Work request ::
Wherever "elípticas" turns up in the entries, copy out the line that holds it.
[[ Input for this task, beginning ]]
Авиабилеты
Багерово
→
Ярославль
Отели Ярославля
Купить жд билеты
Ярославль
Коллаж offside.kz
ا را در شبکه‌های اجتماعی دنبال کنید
[[ Input for this task, end ]]
[[ Input for this task, beginning ]]
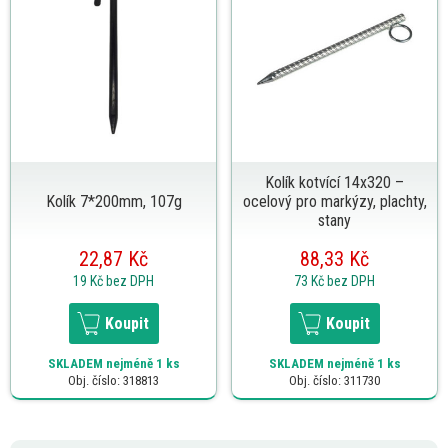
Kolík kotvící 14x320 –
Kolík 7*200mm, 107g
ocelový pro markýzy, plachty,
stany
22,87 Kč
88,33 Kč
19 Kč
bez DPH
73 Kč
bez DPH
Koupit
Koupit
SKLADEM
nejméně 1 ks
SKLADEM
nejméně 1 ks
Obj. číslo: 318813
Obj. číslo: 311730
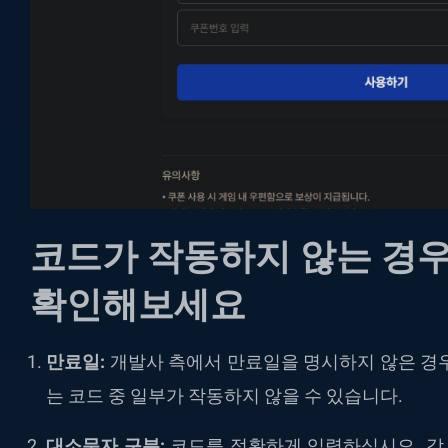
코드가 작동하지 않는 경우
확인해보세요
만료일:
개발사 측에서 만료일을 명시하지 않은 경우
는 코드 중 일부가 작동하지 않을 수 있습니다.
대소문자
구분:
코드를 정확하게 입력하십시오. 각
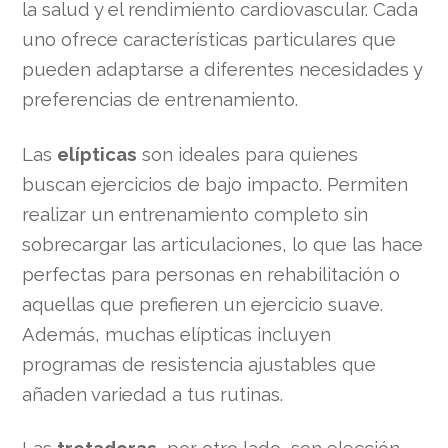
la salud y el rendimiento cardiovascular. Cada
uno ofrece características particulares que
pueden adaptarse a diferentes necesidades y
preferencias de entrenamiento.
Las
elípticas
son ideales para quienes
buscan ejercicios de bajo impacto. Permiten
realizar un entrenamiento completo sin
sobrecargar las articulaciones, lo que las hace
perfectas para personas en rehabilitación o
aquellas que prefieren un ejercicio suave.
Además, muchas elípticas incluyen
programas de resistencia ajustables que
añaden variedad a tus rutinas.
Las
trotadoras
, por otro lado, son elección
[[ Input for this task, end ]]
[[ Input for this task, beginning ]]
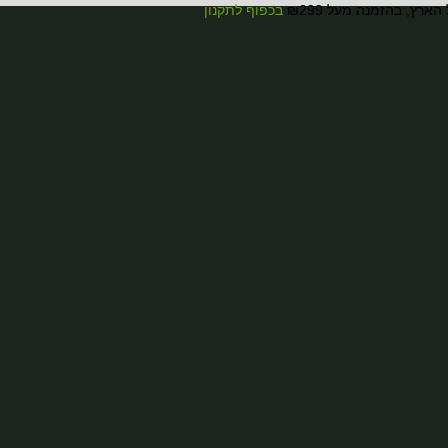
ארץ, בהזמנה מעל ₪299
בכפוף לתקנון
[[ Input for this task, end ]]
Solution for this problem ::
elípticas
Además, muchas elípticas incluyen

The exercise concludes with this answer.